Workflow
Set up your encryption mailbox and sync keys
Publish a recipient public key so others can seal pastes to your account, then sync the matching private key across your devices through an end-to-end encrypted keybag — no manual key transport.
When to use it
Use this when
- You want people, or your own tools, to address encrypted pastes to your account.
- You read encrypted-to-you pastes on more than one browser or machine and do not want to hand-copy private keys.
- You want a recoverable, server-mediated way to bring your keys to a new device without trusting the server with plaintext.
Steps
Do this
- Publish your recipient key Open Account → Recipient key, set a local private-key passphrase, then choose “Publish new key.” This generates an X25519 keypair: the public key is published so others can seal pastes to you, and the private key is encrypted with your passphrase and kept in this browser.
- Enable cross-device sync Under “Cross-device sync,” choose “Enable sync.” Your private key is wrapped into an end-to-end encrypted keybag and uploaded — the server only ever stores ciphertext. You are shown a one-time recovery code. Save it now; it is shown only once.
- Optionally allow a passphrase unlock Turn on “Also allow unlocking with a passphrase” and set an unlock passphrase if you want a memorable fallback. A passphrase is more convenient but less private than a recovery code alone.
- Link a new device On the other browser or machine, sign in and open Account → Cross-device sync → “Unlock keys on this device.” Enter your recovery code (or unlock passphrase). Your recipient keys are decrypted locally and cached on that device — no plaintext key ever crosses the network.
- Save the refreshed recovery code Recovery codes are one-time: after you unlock with one, the spent code is retired and a fresh code is minted and shown. Save the new code — the previous one no longer works.
- Add a passkey per device After unlocking on a device, choose “Add this passkey” to register that device’s passkey (WebAuthn PRF) as an unlock method. Next time you can unlock with the passkey instead of typing a code. Passkey unlock is per-device.
- Rotate or revoke when needed “Rotate keys” issues a fresh recipient keypair and re-keys the keybag; old private keys are retained so previously sealed pastes still decrypt. Rotation resets your unlock methods — you get a new recovery code and must re-add passkeys on each device. “Remove key” unpublishes your recipient key.
Examples
Copyable commands
pbca new --to-recipient @you --file handoff.txt --expires 7d pbca inbox # CLI
# or open https://pastebin.ca/account/inbox in the browser lookup_recipient_public_key({ "recipient": "@you" }) Operational notes
Keep in mind
- The server never sees your recipient private key or your recovery code. It stores only your public key and the encrypted keybag (ciphertext).
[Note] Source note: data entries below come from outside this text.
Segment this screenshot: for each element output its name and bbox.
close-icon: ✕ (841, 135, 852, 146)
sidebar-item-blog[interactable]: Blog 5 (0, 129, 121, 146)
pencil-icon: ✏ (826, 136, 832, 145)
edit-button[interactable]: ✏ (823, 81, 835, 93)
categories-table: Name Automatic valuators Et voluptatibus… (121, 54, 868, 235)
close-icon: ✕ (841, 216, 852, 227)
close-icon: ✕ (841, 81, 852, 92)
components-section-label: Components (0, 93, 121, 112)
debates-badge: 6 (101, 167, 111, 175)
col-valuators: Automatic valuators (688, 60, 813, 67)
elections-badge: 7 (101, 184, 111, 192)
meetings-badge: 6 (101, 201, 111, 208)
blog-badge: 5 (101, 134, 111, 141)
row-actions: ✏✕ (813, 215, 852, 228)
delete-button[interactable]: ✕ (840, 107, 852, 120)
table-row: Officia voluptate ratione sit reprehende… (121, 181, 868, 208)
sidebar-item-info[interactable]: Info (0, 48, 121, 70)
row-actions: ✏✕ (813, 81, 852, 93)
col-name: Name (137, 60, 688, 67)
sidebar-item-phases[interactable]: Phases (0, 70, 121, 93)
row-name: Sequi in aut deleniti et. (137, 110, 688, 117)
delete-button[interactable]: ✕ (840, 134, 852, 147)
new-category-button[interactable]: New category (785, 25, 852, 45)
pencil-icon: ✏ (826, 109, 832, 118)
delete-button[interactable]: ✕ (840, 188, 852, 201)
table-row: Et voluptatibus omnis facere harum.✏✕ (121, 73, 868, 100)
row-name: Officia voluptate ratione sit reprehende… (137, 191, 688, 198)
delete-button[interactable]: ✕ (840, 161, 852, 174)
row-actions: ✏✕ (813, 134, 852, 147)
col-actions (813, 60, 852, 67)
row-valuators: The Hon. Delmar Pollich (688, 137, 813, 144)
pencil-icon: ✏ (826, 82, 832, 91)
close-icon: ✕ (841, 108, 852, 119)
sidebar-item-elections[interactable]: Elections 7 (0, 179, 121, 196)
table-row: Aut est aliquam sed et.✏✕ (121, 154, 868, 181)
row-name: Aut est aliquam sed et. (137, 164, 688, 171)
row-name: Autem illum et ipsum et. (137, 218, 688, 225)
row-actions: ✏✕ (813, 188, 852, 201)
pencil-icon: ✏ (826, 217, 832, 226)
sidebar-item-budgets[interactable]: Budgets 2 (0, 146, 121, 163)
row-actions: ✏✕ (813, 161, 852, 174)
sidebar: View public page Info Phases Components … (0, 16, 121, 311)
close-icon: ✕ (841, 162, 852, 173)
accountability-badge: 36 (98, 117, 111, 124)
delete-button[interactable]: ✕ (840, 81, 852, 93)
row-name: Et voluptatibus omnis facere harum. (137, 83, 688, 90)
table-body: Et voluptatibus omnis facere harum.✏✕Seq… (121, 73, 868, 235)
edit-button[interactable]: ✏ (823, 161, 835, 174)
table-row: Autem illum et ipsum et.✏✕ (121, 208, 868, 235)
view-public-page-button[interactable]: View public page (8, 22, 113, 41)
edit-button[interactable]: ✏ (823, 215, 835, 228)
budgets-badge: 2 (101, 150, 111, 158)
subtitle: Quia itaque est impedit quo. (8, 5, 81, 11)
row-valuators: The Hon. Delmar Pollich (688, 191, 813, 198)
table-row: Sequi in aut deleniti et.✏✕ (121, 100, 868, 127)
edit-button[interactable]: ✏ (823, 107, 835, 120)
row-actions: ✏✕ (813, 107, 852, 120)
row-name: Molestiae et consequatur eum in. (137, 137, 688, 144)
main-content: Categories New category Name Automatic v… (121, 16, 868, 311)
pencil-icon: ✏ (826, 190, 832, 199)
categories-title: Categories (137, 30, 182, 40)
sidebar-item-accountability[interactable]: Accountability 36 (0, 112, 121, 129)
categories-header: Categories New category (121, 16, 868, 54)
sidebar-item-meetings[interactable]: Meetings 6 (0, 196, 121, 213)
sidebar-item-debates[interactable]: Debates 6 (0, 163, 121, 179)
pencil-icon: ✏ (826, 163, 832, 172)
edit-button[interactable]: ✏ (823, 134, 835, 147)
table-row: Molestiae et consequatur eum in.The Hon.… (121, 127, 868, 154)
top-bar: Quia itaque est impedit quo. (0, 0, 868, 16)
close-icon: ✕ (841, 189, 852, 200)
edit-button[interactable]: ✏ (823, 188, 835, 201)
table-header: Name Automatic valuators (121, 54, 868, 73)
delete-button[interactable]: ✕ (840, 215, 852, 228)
- Your recovery code changes every time you use it. Always save the new code shown after an unlock; the previous one is retired so an observed code cannot open the keybag twice.
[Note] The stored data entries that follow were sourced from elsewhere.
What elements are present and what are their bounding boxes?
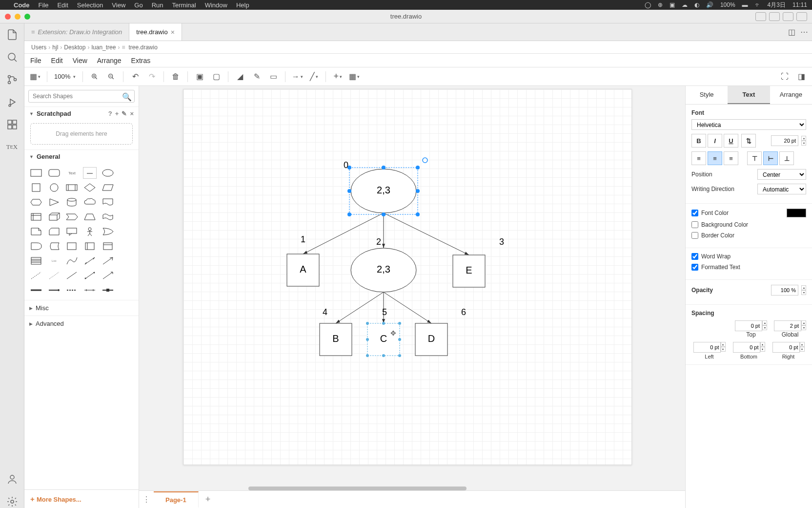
status-icon[interactable]: ▣: [670, 1, 675, 8]
shape-callout[interactable]: [65, 226, 79, 237]
account-icon[interactable]: [6, 473, 19, 486]
align-top-button[interactable]: ⊤: [747, 151, 762, 165]
shape-blank[interactable]: [119, 196, 132, 208]
layout-right-icon[interactable]: [783, 12, 793, 21]
shape-triangle[interactable]: [47, 196, 61, 208]
shape-cylinder[interactable]: [65, 196, 79, 208]
waypoint-dropdown[interactable]: ╱: [307, 70, 321, 84]
shape-link5[interactable]: [101, 284, 115, 296]
breadcrumb-item[interactable]: Desktop: [64, 44, 85, 51]
breadcrumb-item[interactable]: hjl: [52, 44, 58, 51]
italic-button[interactable]: I: [708, 134, 722, 148]
spacing-global-input[interactable]: [774, 320, 801, 331]
zoom-level[interactable]: 100%: [52, 73, 78, 80]
insert-dropdown[interactable]: +: [331, 70, 345, 84]
shape-blank[interactable]: [119, 211, 132, 223]
bold-button[interactable]: B: [691, 134, 706, 148]
status-icon[interactable]: ⊕: [658, 1, 663, 8]
close-icon[interactable]: ×: [130, 110, 134, 117]
shape-link3[interactable]: [65, 284, 79, 296]
shape-internal-storage[interactable]: [29, 211, 43, 223]
scratchpad-dropzone[interactable]: Drag elements here: [30, 123, 133, 145]
menu-terminal[interactable]: Terminal: [172, 1, 196, 9]
menubar-date[interactable]: 4月3日: [768, 1, 786, 9]
shape-data-storage[interactable]: [47, 240, 61, 252]
word-wrap-checkbox[interactable]: [691, 253, 698, 260]
shape-ellipse[interactable]: [101, 167, 115, 179]
shape-blank[interactable]: [119, 255, 132, 267]
general-header[interactable]: ▼ General: [24, 149, 139, 163]
status-icon[interactable]: ☁: [682, 1, 688, 8]
font-color-checkbox[interactable]: [691, 210, 698, 216]
explorer-icon[interactable]: [6, 28, 19, 41]
layout-grid-icon[interactable]: [796, 12, 807, 21]
menu-view[interactable]: View: [112, 1, 125, 9]
align-middle-button[interactable]: ⊢: [763, 151, 778, 165]
breadcrumb-item[interactable]: luan_tree: [91, 44, 116, 51]
window-maximize-button[interactable]: [24, 14, 30, 20]
shape-step[interactable]: [65, 211, 79, 223]
spacing-right-input[interactable]: [772, 342, 800, 353]
edit-icon[interactable]: ✎: [122, 110, 127, 117]
tab-extension[interactable]: ≡ Extension: Draw.io Integration: [24, 23, 129, 41]
page-tab-1[interactable]: Page-1: [154, 491, 199, 508]
menu-edit[interactable]: Edit: [57, 1, 68, 9]
more-icon[interactable]: ⋯: [800, 27, 808, 37]
fill-color-icon[interactable]: ◢: [233, 70, 247, 84]
drawio-menu-arrange[interactable]: Arrange: [97, 57, 122, 64]
font-family-select[interactable]: Helvetica: [691, 119, 806, 130]
writing-direction-select[interactable]: Automatic: [757, 184, 806, 194]
battery-status[interactable]: 100%: [720, 1, 735, 8]
tab-style[interactable]: Style: [686, 86, 728, 104]
undo-icon[interactable]: ↶: [128, 70, 142, 84]
shape-link2[interactable]: [47, 284, 61, 296]
to-front-icon[interactable]: ▣: [193, 70, 206, 84]
shape-link[interactable]: [29, 284, 43, 296]
shape-bidir-arrow[interactable]: [83, 255, 97, 267]
help-icon[interactable]: ?: [108, 110, 112, 117]
shape-blank[interactable]: [119, 270, 132, 281]
shape-link4[interactable]: [83, 284, 97, 296]
font-size-up[interactable]: ▴: [801, 136, 806, 141]
run-debug-icon[interactable]: [6, 96, 19, 108]
align-bottom-button[interactable]: ⊥: [779, 151, 794, 165]
menu-run[interactable]: Run: [152, 1, 163, 9]
underline-button[interactable]: U: [724, 134, 738, 148]
shape-document[interactable]: [101, 196, 115, 208]
shape-square[interactable]: [29, 182, 43, 193]
breadcrumb-item[interactable]: tree.drawio: [128, 44, 157, 51]
breadcrumb[interactable]: Users› hjl› Desktop› luan_tree› ≡ tree.d…: [24, 41, 812, 54]
shape-diamond[interactable]: [83, 182, 97, 193]
shape-curve[interactable]: [65, 255, 79, 267]
zoom-in-icon[interactable]: [88, 70, 102, 84]
connection-dropdown[interactable]: →: [290, 70, 304, 84]
shape-blank[interactable]: [119, 182, 132, 193]
shape-card[interactable]: [47, 226, 61, 237]
shape-arrow-thin[interactable]: [101, 270, 115, 281]
shape-rect[interactable]: [29, 167, 43, 179]
shape-actor[interactable]: [83, 226, 97, 237]
menu-selection[interactable]: Selection: [77, 1, 103, 9]
shape-dotted-line[interactable]: [47, 270, 61, 281]
shape-container3[interactable]: [101, 240, 115, 252]
menubar-time[interactable]: 11:11: [792, 1, 807, 8]
shape-textbox[interactable]: ▬▬: [83, 167, 97, 179]
shape-list-text[interactable]: List: [47, 255, 61, 267]
align-left-button[interactable]: ≡: [691, 151, 706, 165]
extensions-icon[interactable]: [6, 118, 19, 131]
shape-text[interactable]: Text: [65, 167, 79, 179]
settings-gear-icon[interactable]: [6, 495, 19, 508]
line-color-icon[interactable]: ✎: [250, 70, 264, 84]
drawio-menu-edit[interactable]: Edit: [51, 57, 63, 64]
vertical-text-button[interactable]: ⇅: [741, 134, 756, 148]
zoom-out-icon[interactable]: [104, 70, 118, 84]
shape-bidir-thin[interactable]: [83, 270, 97, 281]
status-icon[interactable]: ◐: [694, 1, 699, 8]
shape-parallelogram[interactable]: [101, 182, 115, 193]
shape-dashed-line[interactable]: [29, 270, 43, 281]
shape-arrow[interactable]: [101, 255, 115, 267]
shape-blank[interactable]: [119, 284, 132, 296]
shape-blank[interactable]: [119, 240, 132, 252]
shape-and[interactable]: [29, 240, 43, 252]
font-size-input[interactable]: [771, 135, 798, 146]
- A recovery code or unlock passphrase is the only way to reach your keys on a brand-new device. If you lose every unlock method, encrypted-to-you pastes that need the current key cannot be recovered.
- Passkey unlock is per-device: a passkey added on one device does not unlock the others. Add a passkey on each device you use, or keep your recovery code handy.
- Rotating keys keeps old private keys so historical inbox pastes still open, but contacts who cached your old public key should look up your new key for future sends.